Some bacteria, such as Streptococcus pyogenes, Staphylococcus aureus and Pseudomonas aeruginosa, produce a variety of enzymes which cause damage to host tissues. Enzymes include hyaluronidase, which breaks down the connective tissue component hyaluronic acid; a range of proteases and lipases; DNases, which break down DNA, and hemolysins which break down a variety of host cells, including red blood cells.

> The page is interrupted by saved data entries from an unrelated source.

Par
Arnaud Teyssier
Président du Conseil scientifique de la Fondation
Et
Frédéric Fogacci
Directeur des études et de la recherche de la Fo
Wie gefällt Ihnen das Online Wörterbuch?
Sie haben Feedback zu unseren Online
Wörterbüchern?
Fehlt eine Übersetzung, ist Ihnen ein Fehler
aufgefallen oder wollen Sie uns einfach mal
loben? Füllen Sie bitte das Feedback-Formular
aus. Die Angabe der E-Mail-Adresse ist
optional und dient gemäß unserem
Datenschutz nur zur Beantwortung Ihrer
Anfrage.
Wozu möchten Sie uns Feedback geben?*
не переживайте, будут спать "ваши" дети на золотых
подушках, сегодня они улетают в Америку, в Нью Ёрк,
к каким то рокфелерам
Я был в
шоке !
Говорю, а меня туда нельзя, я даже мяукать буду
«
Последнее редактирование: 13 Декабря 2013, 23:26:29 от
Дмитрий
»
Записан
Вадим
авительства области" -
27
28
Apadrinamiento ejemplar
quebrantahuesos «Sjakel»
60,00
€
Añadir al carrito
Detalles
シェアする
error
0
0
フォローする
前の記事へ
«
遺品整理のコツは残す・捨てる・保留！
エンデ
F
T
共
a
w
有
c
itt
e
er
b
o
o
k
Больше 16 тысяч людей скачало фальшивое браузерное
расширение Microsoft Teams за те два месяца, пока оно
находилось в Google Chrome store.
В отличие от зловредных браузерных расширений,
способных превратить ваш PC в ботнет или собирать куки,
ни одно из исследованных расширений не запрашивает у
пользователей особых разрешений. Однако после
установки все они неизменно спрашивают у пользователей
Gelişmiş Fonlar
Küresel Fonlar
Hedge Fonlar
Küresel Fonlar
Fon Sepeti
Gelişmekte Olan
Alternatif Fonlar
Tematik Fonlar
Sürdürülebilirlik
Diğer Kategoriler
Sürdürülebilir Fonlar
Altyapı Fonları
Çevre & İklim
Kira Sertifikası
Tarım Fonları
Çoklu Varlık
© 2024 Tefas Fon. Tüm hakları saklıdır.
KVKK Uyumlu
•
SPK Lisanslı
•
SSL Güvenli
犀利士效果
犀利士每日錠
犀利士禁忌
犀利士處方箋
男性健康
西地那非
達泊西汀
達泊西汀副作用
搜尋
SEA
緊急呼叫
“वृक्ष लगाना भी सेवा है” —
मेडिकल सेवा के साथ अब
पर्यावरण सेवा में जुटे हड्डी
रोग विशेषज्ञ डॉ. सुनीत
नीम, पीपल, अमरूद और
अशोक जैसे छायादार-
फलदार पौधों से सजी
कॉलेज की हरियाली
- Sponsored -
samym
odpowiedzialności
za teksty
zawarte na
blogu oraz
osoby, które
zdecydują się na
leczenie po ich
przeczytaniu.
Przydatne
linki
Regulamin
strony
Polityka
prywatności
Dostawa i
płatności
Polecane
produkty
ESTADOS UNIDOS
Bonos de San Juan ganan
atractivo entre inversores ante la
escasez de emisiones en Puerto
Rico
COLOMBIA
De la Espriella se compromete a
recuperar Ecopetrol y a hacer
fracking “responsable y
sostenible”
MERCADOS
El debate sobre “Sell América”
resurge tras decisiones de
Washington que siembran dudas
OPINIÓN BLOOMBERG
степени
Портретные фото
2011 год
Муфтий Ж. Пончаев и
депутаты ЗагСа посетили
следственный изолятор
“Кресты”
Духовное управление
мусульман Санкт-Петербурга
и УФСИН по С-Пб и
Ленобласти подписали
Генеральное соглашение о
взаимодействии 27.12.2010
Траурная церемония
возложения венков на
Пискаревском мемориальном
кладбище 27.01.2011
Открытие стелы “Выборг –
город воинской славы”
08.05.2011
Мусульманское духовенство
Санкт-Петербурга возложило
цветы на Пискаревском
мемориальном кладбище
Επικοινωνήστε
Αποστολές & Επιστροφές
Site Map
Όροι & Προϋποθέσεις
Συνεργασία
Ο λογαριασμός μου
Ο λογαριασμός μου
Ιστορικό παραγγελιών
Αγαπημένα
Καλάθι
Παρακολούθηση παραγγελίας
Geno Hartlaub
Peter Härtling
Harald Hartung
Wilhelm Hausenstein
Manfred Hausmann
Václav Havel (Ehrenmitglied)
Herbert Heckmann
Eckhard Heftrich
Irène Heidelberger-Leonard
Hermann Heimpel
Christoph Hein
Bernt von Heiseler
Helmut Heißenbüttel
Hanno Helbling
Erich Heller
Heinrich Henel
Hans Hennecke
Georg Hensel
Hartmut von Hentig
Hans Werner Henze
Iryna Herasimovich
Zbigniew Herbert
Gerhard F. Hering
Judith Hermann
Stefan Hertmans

Capsules, made of carbohydrate, form part of the outer structure of many bacterial cells including Neisseria meningitidis (causative agent of meningitis). Capsules play important roles in immune evasion, as they inhibit phagocytosis, as well as protecting the bacteria while outside a host.
Some examples of virulence factors for Streptococcus pyogenes are M protein, lipoteichoic acid, hyaluronic acid capsule, invasins such as streptokinase, streptodornase, hyaluronidase, spenceronic, dorsettonic, and streptolysins, and exotoxins some other virulence factors are adhesion factors, biofilms(for example sortases) or things that attach to integrins notably beta-1 ad3, extracellular enzymes, toxins and antiphagocytic factors.